Die Begriffe "Säure" und "Base" stehen für das chemische Verhalten eines Stoffes: Säuren geben positiv geladene Wasserstoffteilchen schnell an ihre Umgebung ab. Basen, auch "Laugen" genannt, nehmen diese Teilchen besonders leicht auf. Säuren und Basen wirken also gegensätzlich - und ergänzen sich dabei: Eine Kombination aus beiden wird "Puffersystem" genannt, wie es etwa im Blut vorkommt. Es besteht aus einer Säure und der entsprechenden Base: Bei Übersäuerung fängt der "Puffer" Wasserstoffteilchen im Blut ab, bei einem Überschuss an Basen wiederum setzt er die Teilchen frei. So gleicht er Schwankungen im Säure- Basen-Gleichgewicht aus. Der Säure-Basen-Haushalt ist in der Balance, wenn der Körper genau über die Menge an Basen verfügt, die er zur Neutralisierung der anfallenden Säuren braucht. Im gesunden Organismus sind Säuren und Basen deshalb auf ein bestimmtes Verhältnis eingependelt. Ob es ausgeglichen ist, zeigt der pH-Wert.
Was ist der pH-Wert?
Auf einer Skala von 0 bis 14 misst der pH-Wert, wie sauer oder basisch ein Stoff wirkt. Die stärkste Säure erreicht den Wert 0, die stärkste Base einen pH von 14. Eine Substanz mit dem pH-Wert 7,0 reagiert weder sauer noch basisch - dieser Wert wird Neutralpunkt genannt. Im menschlichen Organismus gibt es verschiedene pH-Werte*:
Blut: 7,37 bis 7,45
Speichel: 5,5 bis 7,8
Magensaft: 1,0 bis 4,0
Galle: 6,5 bis 8,2
4,5 bis 7,9
Bauchspeicheldrüse: 7,5 bis 8,8
Wie hält der Körper die pH-Werte stabil?
Ein konstanter pH-Wert ist Voraussetzung für die Funktion der Organe. Mehrere Mechanismen schützen vor Schwankungen: > Die Puffersysteme können Störungen im Säure-Basen-Haushalt durch wechselweise Abgabe und Aufnahme von Wasserstoff-Ionen ausgleichen. Einen solchen Puffer im Blut bildet die Base Bikarbonat zusammen mit Kohlensäure, also gelöstem Kohlendioxid. Auch der rote Blutfarbstoff Hämoglobin ist ein wichtiger Puffer.
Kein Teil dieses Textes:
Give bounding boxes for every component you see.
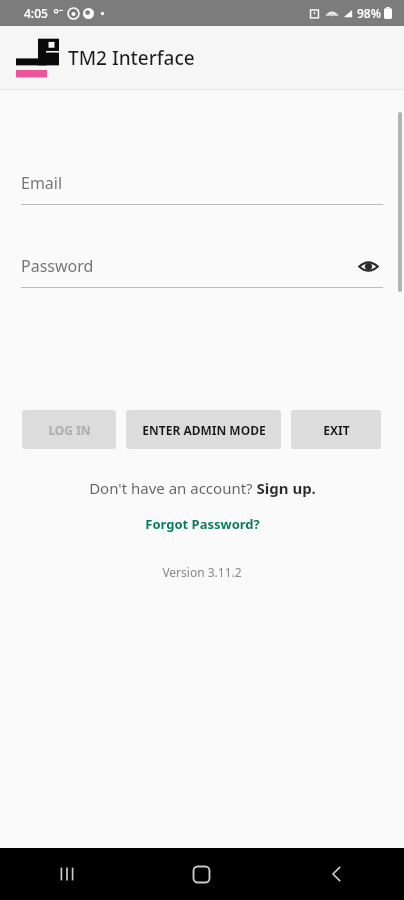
button[interactable]: ENTER ADMIN MODE — [126, 410, 281, 449]
button[interactable]: Don't have an account? Sign up. — [0, 478, 404, 498]
button[interactable]: Email — [21, 168, 383, 205]
button[interactable]: Forgot Password? — [0, 515, 404, 533]
staticText: 4:05 — [24, 5, 48, 21]
button[interactable]: EXIT — [291, 410, 381, 449]
staticText: 98% — [357, 5, 381, 21]
staticText: EXIT — [323, 422, 350, 438]
staticText: ENTER ADMIN MODE — [142, 422, 266, 438]
button[interactable]: LOG IN — [22, 410, 116, 449]
staticText: Password — [21, 255, 94, 277]
button[interactable]: Back — [269, 848, 404, 900]
staticText: Email — [21, 172, 63, 194]
button[interactable]: Home — [134, 848, 269, 900]
staticText: TM2 Interface — [68, 45, 195, 71]
button[interactable]: Recent apps — [0, 848, 134, 900]
staticText: Don't have an account? Sign up. — [89, 478, 316, 498]
staticText: Forgot Password? — [145, 515, 260, 533]
button[interactable]: Password — [21, 251, 383, 288]
staticText: Version 3.11.2 — [162, 564, 242, 580]
button[interactable]: Show password — [353, 251, 383, 281]
staticText: LOG IN — [48, 422, 91, 438]
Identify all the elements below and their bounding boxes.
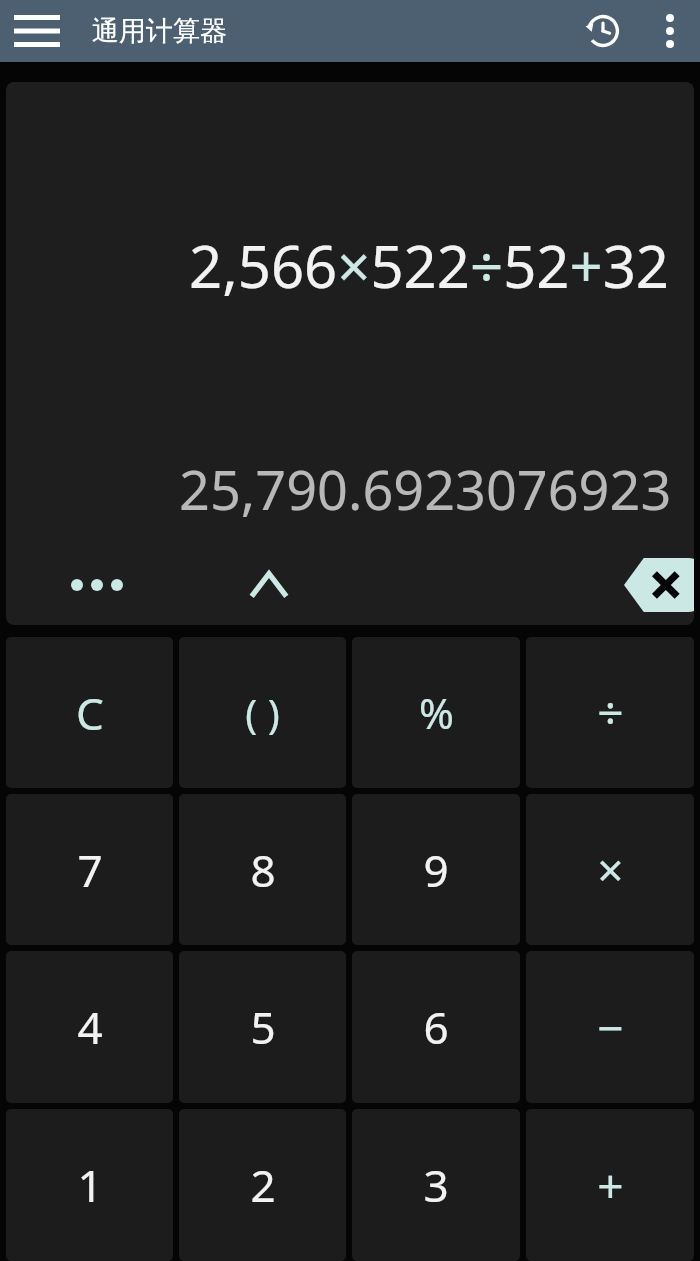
button[interactable]: 8 — [179, 794, 346, 945]
staticText: 通用计算器 — [92, 14, 227, 48]
staticText: 9 — [423, 840, 449, 900]
button[interactable]: More pad options — [52, 545, 142, 625]
button[interactable]: More options — [642, 3, 698, 59]
button[interactable]: C — [6, 637, 173, 788]
button[interactable]: ÷ — [526, 637, 694, 788]
staticText: 8 — [250, 840, 276, 900]
button[interactable]: + — [526, 1109, 694, 1261]
button[interactable]: % — [352, 637, 520, 788]
button[interactable]: Backspace — [616, 545, 694, 625]
staticText: × — [597, 838, 624, 901]
button[interactable]: 1 — [6, 1109, 173, 1261]
staticText: ÷ — [597, 681, 624, 744]
staticText: + — [597, 1154, 624, 1217]
button[interactable]: 9 — [352, 794, 520, 945]
staticText: % — [419, 684, 454, 741]
staticText: 3 — [423, 1155, 449, 1215]
staticText: 2 — [250, 1155, 276, 1215]
staticText: 2,566×522÷52+32 — [189, 226, 670, 305]
staticText: 7 — [77, 840, 103, 900]
staticText: 25,790.6923076923 — [179, 452, 672, 526]
button[interactable]: 7 — [6, 794, 173, 945]
button[interactable]: − — [526, 951, 694, 1103]
button[interactable]: 3 — [352, 1109, 520, 1261]
staticText: ( ) — [245, 686, 280, 740]
button[interactable]: 6 — [352, 951, 520, 1103]
staticText: 6 — [423, 997, 449, 1057]
staticText: C — [76, 683, 104, 743]
button[interactable]: 5 — [179, 951, 346, 1103]
button[interactable]: 4 — [6, 951, 173, 1103]
button[interactable]: ( ) — [179, 637, 346, 788]
button[interactable]: × — [526, 794, 694, 945]
button[interactable]: 2 — [179, 1109, 346, 1261]
staticText: 4 — [77, 997, 103, 1057]
staticText: 5 — [250, 997, 276, 1057]
button[interactable]: Open navigation menu — [6, 0, 68, 62]
staticText: 1 — [77, 1155, 103, 1215]
button[interactable]: Expand — [224, 545, 314, 625]
button[interactable]: History — [572, 0, 634, 62]
staticText: − — [597, 996, 624, 1059]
> Die Lunge atmet das "saure" Gas Kohlendioxid ab. Ist das Blut übersäuert, atmet der Mensch schneller - und setzt so mehr Säuren in Form von Kohlendioxid frei. Ist es zu basisch, sinkt die Atemfrequenz; der Kohlendioxidgehalt steigt und kompensiert den Basenüberschuss.
> Die Niere scheidet bei Übersäuerung über den Urin vermehrt Säuren aus und nimmt wieder Bikarbonat auf. Der Ausgleich funktioniert allerdings nicht sofort: Es dauert einige Stunden oder sogar Tage, bis die Niere die Säureausscheidung steigert; ihre Kapazität ist begrenzt. Je mehr Säuren über sie ausgeschieden werden, desto niedriger ist der pH-Wert des Urins.
> Auch die Leber kann Säuren abbauen und ausscheiden.
> Im Darm werden Säuren durch basische Sekrete aus Bauchspeicheldrüse und Galle gepuffert.
> Im Knochen sorgen Kalzium und Phosphat für Stabilität. Kommt es zu einer lang anhaltenden Übersäuerung des Körpers, die schließlich nicht mehr ausreichend durch andere Puffersysteme ausgeglichen werden kann, wird das basisch wirkende Phosphor aus den Knochen gelöst, um den pH-Wert konstant zu halten. Da der Körper die dazugehörende Menge Kalzium, die übrig bleibt, einfach ausscheidet, kann bei schwerer, langfristiger Übersäuerung zuletzt Knochenschwund drohen.
Übersäuerung und Alkalose
Sinkt der pH-Wert unter 7,36, ist das Blut übersäuert - es liegt eine Azidose vor. Steigt der Wert über 7,44, ist es zu basisch, Ärzte nennen das Alkalose. Die Verschiebungen im Säure-Basen-Verhältnis können durch eine Störung der Atmung entstehen - man spricht dann von "respiratorischer" Alkalose oder Azidose. Sie können auch stoffwechselbedingt, also "metabolischer" Ursache sein: durch Störungen beim Aufbau, Abbau oder der Ausscheidung von Säuren, durch die gestörte Bildung, Zufuhr oder den Verlust der Base Bikarbonat.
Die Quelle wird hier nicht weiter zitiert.